◆ Exercise description ◆
Skip every picture while you write out the records below, from the first line through the one that contains "पदार्थबाट कर असुल्दै आएका छन ।", both ends kept.

◆ The data ◆
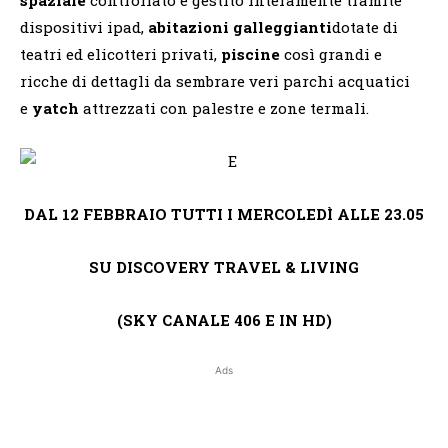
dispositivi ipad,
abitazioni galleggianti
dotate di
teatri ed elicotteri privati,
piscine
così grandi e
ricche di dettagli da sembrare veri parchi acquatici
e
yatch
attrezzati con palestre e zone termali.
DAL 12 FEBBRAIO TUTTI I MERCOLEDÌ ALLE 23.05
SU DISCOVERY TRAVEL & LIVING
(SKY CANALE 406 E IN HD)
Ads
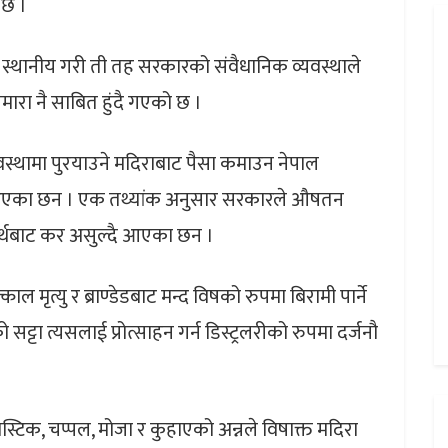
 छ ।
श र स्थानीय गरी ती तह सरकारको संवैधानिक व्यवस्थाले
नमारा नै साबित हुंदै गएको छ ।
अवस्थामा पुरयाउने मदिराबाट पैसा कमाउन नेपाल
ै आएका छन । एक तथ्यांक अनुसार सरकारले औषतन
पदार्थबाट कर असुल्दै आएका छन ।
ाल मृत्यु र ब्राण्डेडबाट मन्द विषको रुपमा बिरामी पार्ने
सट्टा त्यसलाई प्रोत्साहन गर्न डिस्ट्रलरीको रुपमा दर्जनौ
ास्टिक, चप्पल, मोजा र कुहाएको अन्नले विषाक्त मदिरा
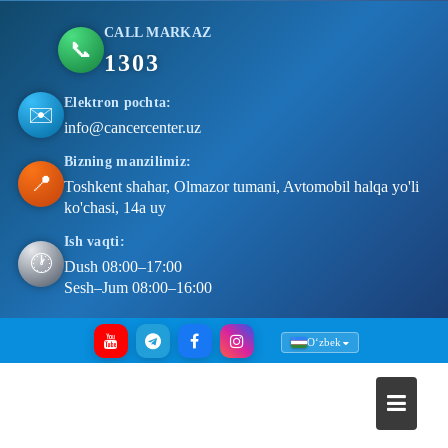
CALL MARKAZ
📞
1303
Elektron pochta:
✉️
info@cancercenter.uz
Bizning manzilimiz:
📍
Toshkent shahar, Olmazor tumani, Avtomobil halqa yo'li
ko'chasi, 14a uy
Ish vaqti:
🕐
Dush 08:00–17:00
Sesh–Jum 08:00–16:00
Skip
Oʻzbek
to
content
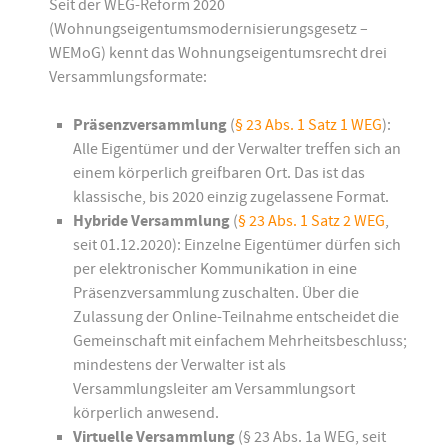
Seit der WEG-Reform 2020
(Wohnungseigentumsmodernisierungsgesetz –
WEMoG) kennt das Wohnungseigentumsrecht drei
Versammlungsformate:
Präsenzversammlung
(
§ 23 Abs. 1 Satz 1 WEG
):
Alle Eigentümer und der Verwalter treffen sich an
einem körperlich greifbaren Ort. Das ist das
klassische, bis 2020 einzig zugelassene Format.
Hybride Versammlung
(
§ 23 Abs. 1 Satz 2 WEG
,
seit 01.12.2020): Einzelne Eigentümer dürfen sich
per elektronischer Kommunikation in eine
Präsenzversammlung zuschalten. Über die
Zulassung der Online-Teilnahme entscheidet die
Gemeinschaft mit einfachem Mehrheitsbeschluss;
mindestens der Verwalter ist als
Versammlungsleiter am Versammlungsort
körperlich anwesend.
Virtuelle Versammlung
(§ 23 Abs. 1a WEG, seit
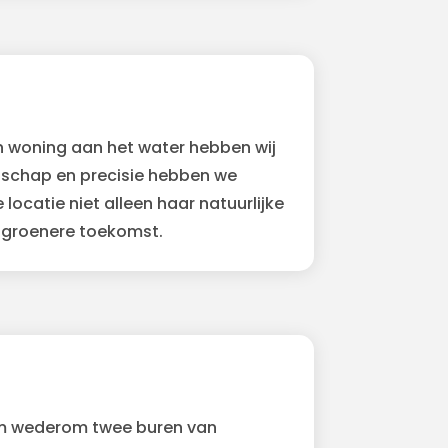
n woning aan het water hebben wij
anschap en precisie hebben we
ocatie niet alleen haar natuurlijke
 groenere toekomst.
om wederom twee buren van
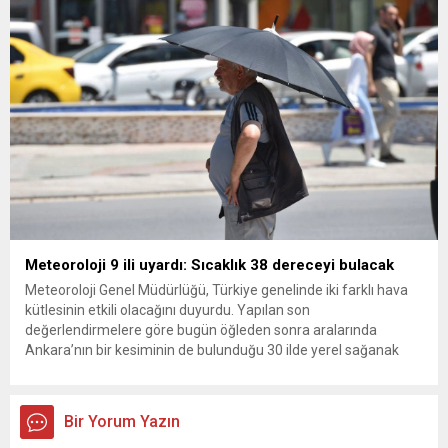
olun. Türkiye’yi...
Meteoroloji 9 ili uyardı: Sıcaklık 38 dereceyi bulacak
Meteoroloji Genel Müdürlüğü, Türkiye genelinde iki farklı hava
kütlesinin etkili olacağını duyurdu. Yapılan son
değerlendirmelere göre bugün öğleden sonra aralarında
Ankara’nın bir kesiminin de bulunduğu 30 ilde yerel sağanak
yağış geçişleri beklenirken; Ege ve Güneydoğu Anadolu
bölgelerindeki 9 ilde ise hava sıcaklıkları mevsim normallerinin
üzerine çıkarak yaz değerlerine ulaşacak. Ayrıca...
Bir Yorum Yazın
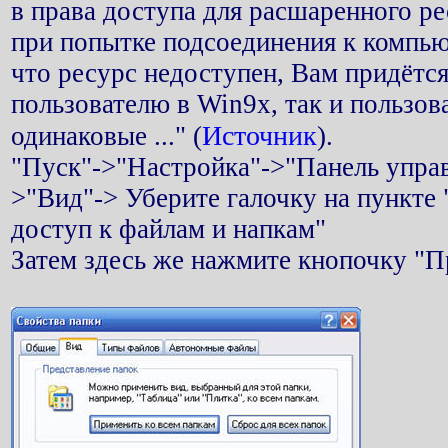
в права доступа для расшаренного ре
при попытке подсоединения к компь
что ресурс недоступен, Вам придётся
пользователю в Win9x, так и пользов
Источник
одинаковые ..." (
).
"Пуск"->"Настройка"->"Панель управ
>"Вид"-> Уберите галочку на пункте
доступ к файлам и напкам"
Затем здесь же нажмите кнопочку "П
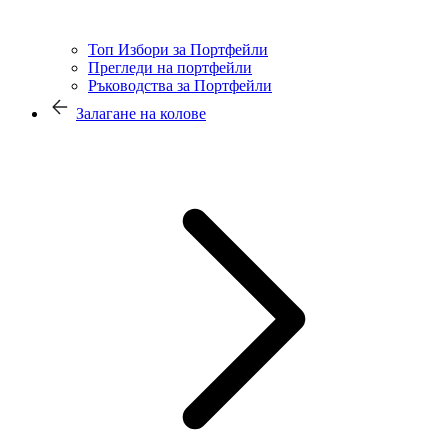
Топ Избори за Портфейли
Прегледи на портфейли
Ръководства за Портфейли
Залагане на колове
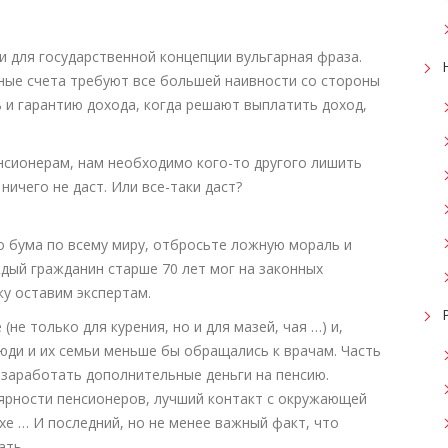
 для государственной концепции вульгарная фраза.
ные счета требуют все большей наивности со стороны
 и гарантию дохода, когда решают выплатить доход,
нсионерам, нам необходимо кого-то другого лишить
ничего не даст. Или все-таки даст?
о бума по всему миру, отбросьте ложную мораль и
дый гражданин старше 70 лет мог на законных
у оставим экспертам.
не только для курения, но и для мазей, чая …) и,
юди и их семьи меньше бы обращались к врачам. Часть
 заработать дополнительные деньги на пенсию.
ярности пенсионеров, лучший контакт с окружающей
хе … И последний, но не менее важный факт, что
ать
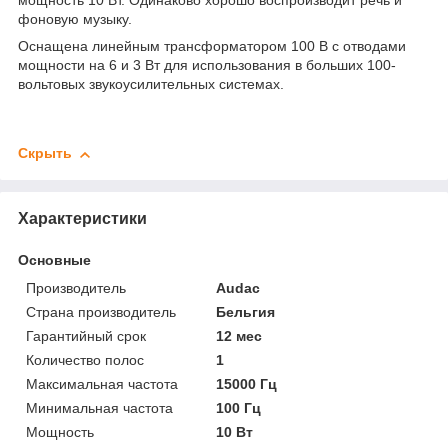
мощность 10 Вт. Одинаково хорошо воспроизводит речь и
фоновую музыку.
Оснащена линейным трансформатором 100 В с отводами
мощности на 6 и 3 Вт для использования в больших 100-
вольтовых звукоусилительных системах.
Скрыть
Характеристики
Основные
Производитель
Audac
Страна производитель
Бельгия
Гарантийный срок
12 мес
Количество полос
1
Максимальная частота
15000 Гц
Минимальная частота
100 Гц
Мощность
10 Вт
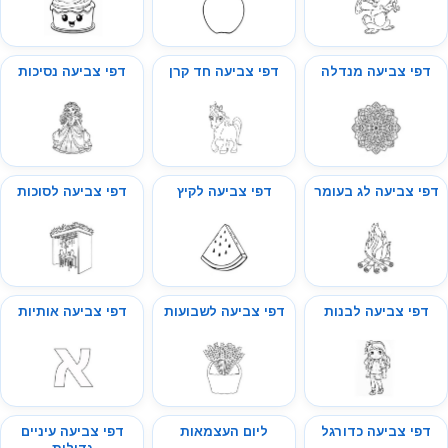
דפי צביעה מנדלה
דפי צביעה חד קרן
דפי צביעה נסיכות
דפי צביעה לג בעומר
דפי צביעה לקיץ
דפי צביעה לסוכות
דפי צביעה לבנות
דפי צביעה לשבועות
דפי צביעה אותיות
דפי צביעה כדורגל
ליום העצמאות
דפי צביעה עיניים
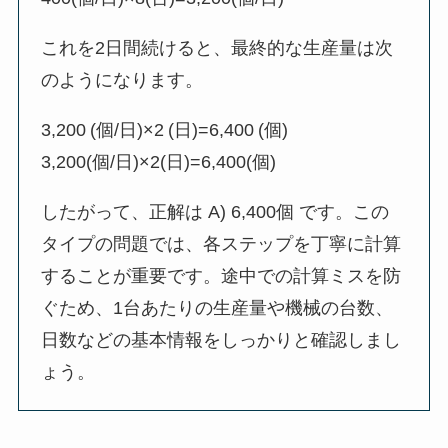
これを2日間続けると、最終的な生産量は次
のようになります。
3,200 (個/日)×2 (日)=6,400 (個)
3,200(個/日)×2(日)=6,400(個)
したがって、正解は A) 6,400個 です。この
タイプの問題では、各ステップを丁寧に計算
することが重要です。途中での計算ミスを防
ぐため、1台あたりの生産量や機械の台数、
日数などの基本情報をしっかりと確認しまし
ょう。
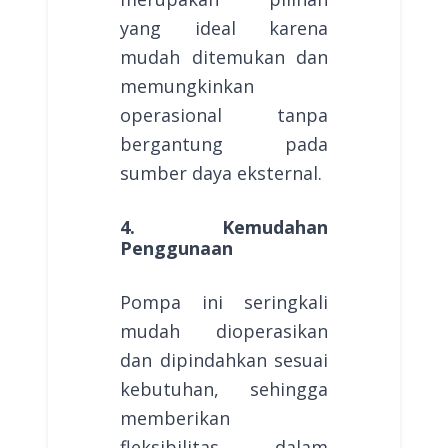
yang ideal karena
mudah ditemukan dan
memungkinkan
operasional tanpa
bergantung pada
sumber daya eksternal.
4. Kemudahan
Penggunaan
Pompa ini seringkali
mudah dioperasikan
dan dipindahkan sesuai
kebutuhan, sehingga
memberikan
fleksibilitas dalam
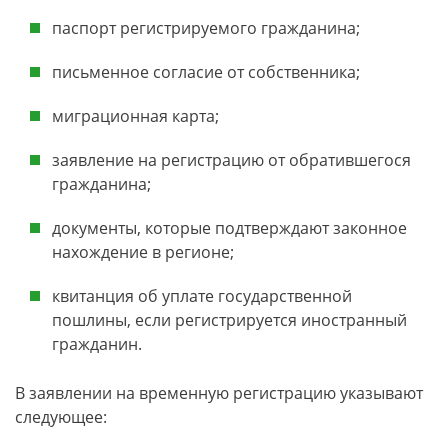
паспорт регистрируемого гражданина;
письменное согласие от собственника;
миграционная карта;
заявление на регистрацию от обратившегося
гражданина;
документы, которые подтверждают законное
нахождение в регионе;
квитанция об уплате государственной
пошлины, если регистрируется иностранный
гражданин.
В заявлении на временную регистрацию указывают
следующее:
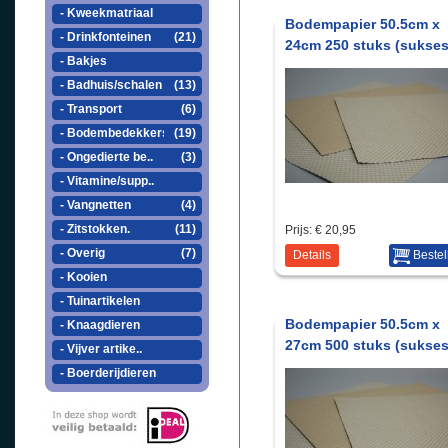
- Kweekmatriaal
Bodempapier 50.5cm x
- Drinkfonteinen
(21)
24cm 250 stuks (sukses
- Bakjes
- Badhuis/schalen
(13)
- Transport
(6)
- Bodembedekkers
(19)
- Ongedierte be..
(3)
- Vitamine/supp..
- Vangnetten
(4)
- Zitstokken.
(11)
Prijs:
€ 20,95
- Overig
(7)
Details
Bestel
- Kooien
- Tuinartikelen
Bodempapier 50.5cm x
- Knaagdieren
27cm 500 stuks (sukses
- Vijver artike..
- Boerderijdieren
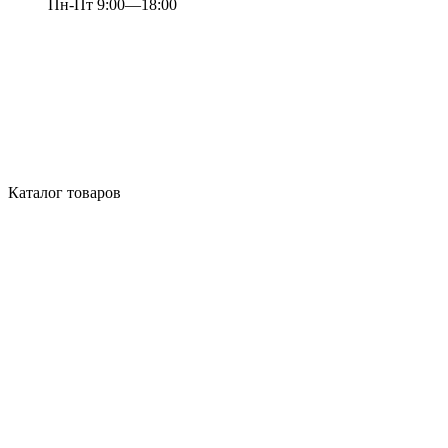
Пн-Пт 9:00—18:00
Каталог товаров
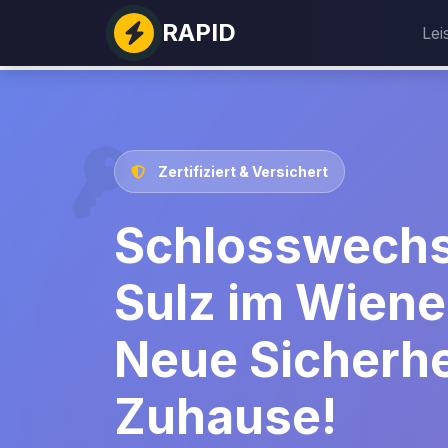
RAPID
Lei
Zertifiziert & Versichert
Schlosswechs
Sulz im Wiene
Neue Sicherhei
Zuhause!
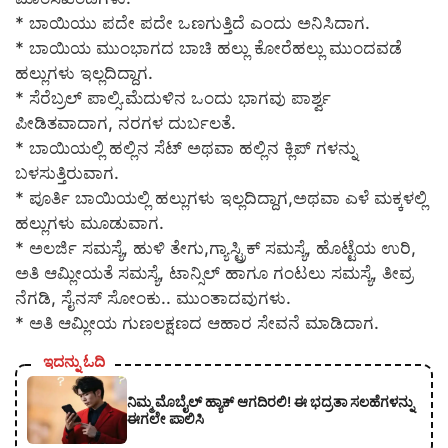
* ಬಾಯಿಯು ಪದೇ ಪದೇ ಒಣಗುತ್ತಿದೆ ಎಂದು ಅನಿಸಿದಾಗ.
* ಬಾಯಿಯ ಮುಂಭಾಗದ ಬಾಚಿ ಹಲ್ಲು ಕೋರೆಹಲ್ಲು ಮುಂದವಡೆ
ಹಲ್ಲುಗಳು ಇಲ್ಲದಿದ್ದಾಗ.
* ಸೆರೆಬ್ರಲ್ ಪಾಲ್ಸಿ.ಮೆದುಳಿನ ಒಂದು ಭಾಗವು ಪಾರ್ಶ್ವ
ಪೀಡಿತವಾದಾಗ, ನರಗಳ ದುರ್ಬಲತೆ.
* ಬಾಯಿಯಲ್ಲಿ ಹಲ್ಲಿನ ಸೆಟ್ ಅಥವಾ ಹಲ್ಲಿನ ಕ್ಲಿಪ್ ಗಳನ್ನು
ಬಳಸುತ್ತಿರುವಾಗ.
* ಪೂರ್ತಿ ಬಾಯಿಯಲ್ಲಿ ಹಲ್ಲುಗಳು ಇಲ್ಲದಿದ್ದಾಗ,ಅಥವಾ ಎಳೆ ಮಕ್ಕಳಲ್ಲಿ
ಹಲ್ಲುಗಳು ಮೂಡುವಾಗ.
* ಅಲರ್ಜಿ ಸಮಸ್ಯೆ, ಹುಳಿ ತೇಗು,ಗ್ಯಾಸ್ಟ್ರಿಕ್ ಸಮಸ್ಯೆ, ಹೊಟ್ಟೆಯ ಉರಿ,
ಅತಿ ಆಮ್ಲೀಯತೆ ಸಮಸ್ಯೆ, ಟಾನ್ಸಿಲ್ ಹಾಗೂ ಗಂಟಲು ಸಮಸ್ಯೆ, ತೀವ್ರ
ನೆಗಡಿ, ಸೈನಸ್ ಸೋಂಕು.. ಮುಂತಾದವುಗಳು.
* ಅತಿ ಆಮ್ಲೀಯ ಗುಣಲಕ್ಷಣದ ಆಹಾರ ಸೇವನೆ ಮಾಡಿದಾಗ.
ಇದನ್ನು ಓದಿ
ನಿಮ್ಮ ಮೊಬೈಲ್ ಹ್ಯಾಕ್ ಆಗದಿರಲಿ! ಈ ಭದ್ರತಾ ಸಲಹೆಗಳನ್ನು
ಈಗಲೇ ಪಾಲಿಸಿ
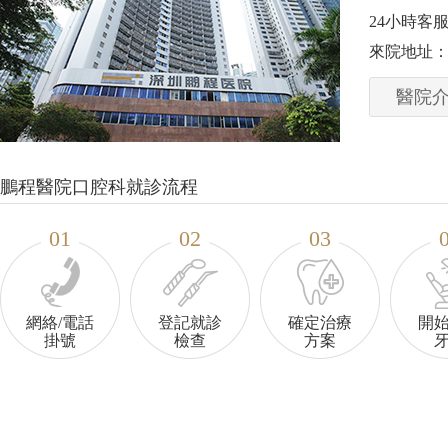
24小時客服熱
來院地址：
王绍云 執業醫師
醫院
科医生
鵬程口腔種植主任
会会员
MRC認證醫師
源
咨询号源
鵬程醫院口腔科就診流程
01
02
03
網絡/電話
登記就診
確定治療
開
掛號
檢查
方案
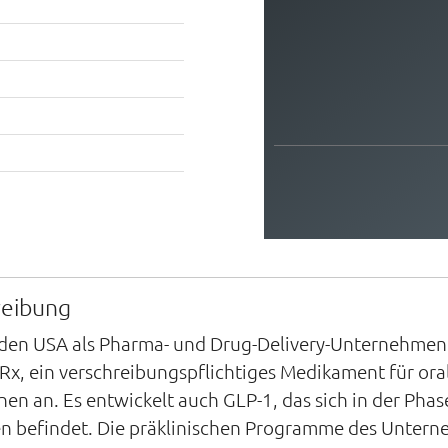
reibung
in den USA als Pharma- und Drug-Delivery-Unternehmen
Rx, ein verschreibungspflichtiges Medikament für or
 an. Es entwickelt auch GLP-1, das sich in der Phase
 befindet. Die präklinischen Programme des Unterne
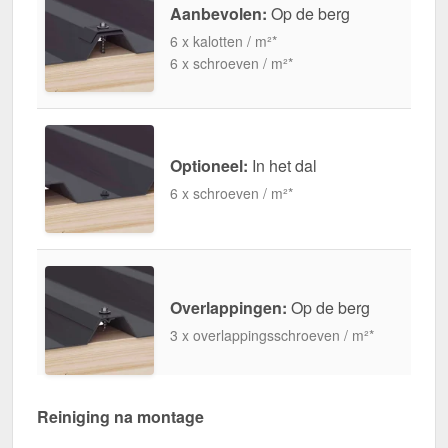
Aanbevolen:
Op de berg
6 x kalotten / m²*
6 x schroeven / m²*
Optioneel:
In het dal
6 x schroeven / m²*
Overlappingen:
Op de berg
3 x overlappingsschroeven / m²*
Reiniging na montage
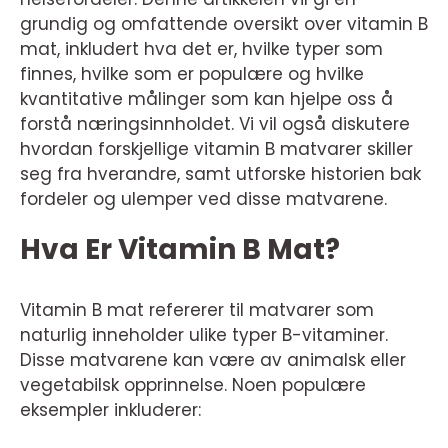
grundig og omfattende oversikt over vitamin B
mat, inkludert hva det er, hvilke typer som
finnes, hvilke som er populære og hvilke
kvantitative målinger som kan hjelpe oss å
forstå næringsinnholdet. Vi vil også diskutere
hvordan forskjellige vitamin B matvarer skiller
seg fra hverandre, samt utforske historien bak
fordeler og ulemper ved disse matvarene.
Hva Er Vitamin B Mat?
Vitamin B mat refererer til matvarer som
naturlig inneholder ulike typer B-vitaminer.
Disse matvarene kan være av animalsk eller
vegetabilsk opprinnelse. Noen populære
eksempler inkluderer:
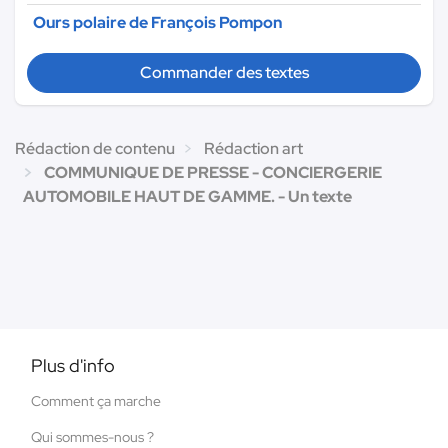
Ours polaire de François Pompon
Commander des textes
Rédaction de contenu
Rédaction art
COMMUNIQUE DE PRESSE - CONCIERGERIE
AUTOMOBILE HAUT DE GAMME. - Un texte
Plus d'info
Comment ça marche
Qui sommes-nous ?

◆ Task response ◆
dispositivi ipad,
abitazioni galleggianti
dotate di
teatri ed elicotteri privati,
piscine
così grandi e
ricche di dettagli da sembrare veri parchi acquatici
e
yatch
attrezzati con palestre e zone termali.
DAL 12 FEBBRAIO TUTTI I MERCOLEDÌ ALLE 23.05
SU DISCOVERY TRAVEL & LIVING
(SKY CANALE 406 E IN HD)
Ads
 छ ।
श र स्थानीय गरी ती तह सरकारको संवैधानिक व्यवस्थाले
नमारा नै साबित हुंदै गएको छ ।
अवस्थामा पुरयाउने मदिराबाट पैसा कमाउन नेपाल
ै आएका छन । एक तथ्यांक अनुसार सरकारले औषतन
पदार्थबाट कर असुल्दै आएका छन ।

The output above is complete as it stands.